# Sicilian: chi beddi ca siti! / chi beddi chi siti!



## cognome

Ciao a tutti che parlano il dialetto siciliano!

Non capisco quando si usano le congiunzioni chi e ca, p.es:


1. Chi beddi ca siti!  o Chi bedi chi siti!
 
2. Quantu spasimi chi mi custati!  o Quantu spasimi ca mi custati!
 
Non so neanche se la congiunzione chi o ca è obbligatoria o no in questo caso.
 
Mille Grazio!


----------



## gc200000

Sono entrambi corretti.

L'unica differenza riguarda l'uso a seconda delle zone. In alcune è più frequente "ca", in altre "chi".

Non è obbligatoria


----------



## Rub87

Dipende sia dalle zone sia da altri fattori, mi spiego: MESSINA- si usa "chi" di regola, se si usa il "ca" la persona che parla è ritenuta rozza, di un quartiere "zallo" come direbbero a messina. CATANIA- si usa "ca" e non risulta rozzo, ma è la regola. Più il dialetto è stretto più si sentirà "ca".
ciaooo!


----------



## Trinacrialucente

Confermo quello che hanno gia’ spiegato gli altri. Solo che 1) il siciliano NON E’ un “dialetto”, anzi una lingua accademica e storica anche piu’ antica della lingua italiana peninsulare (la “Scuola Siciliana” fu fondata nel regno di Guglielmo d’Altavilla in 1166, mentre le opere di Dante, Boccaccio  ecc vennero qualche SECOLO dopo). 2) Purtroppo il siciliano volgare non e’ molto fonetico, sopratutto la forma occidentale, nel senso che la vocale nella parole “chi” suona QUASI come “che” in italiano, intanto “che” in siciliano suona QUASI come “ca” in italiano.  Solo cantato o in poesia si pronuncia tutto foneticamente. Un po’ difficile, lo so.


----------



## Pietruzzo

Trinacrialucente said:


> il siciliano NON E’ un “dialetto”, anzi una lingua accademica e storica anche piu’ antica della lingua italiana peninsulare


Visto che stiamo mettendo i puntini sulle i, non esiste neanche una lingua italiana "peninsulare" visto che nella penisola si parlano vari dialetti e lingue mentre  l'italiano mi risulta che sia lingua ufficiale anche nelle isole, per ora.


----------



## Sardokan1.0

Dal punto di vista tecnico anche il termine dialetti è sbagliato, in quanto non si tratta di dialetti dell'Italiano, ma di varie lingue derivate dal Latino, chi più chi meno imparentato anche con l'Italiano; tra tutte queste lingue della penisola l'Italiano è solo quello che ha avuto più fortuna di altre. Se guardiamo il Siciliano, sicuramente è imparentato con altre lingue / dialetti della zona, come Calabrese e Salentino. (vedi mappa)

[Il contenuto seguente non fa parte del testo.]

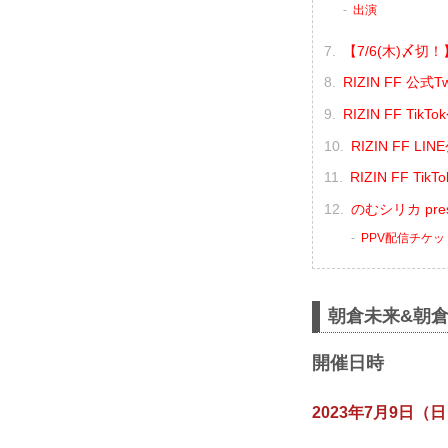
出演
【7/6(木)〆
RIZIN FF 公式
RIZIN FF Ti
RIZIN FF L
RIZIN FF T
のむシリカ pres
PPV配信チケ
朝倉未来&朝倉海 
開催日時
2023年7月9日（日）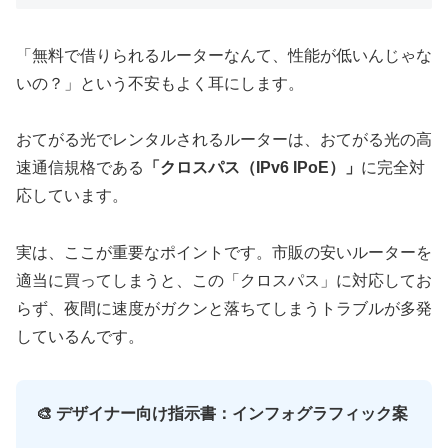
「無料で借りられるルーターなんて、性能が低いんじゃな
いの？」という不安もよく耳にします。
おてがる光でレンタルされるルーターは、おてがる光の高
速通信規格である
「クロスパス（IPv6 IPoE）」
に完全対
応しています。
実は、ここが重要なポイントです。市販の安いルーターを
適当に買ってしまうと、この「クロスパス」に対応してお
らず、夜間に速度がガクンと落ちてしまうトラブルが多発
しているんです。
🎨 デザイナー向け指示書：インフォグラフィック案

http://bostoniano.info/wp-content/uploads/2015/08/mappa-dialetti.png

Nella mappa la Sardegna appare grigia (tranne la parte più a nord dove si parlano dialetti originari della Corsica) in quanto la lingua Sarda è completamente estranea al continuum delle lingue Italiche, per certi versi il Sardo è più simile alle lingue Romanze occidentali, specie a quelle Iberiche, anche se non fa parte parte nemmeno di quel gruppo, ma sta in un gruppo tutto suo all'interno delle lingue Romanze. (il Sardo presenta caratteristiche in comune sia con lingue Iberiche che con lingue Italiche).

(vedi immagine sotto) : il Sardo appare separato dal gruppo principale delle lingue Romanze, essendo il terzo ramo della famiglia; Occidentale, Orientale (tra cui Italiano), e Insulare (Sardo e Corso antico).

https://upload.wikimedia.org/wikipedia/commons/3/31/Romance-lg-classification-en.png
Romance languages - Wikipedia


----------



## cherine

Nota:

Discutere se il siciliano sia una lingua o un dialetto è off topic in questo thread e oltre lo scopo del forum "Other languages". Se desiderate continuare questa discussione, rivolgetevi al forum EHL.

Cherine
Moderator


----------



## Pietruzzo

cognome said:


> Chi beddi ca siti! o Chi bedi chi siti!


Mi sembra di capire che l'alternativa sia solo per il pronome relativo mentre l'esclamativo è sempre "chi beddi". Nel dialetto salentino (parente prossimo del siciliano) si direbbe "cce beddhi ca siti"


----------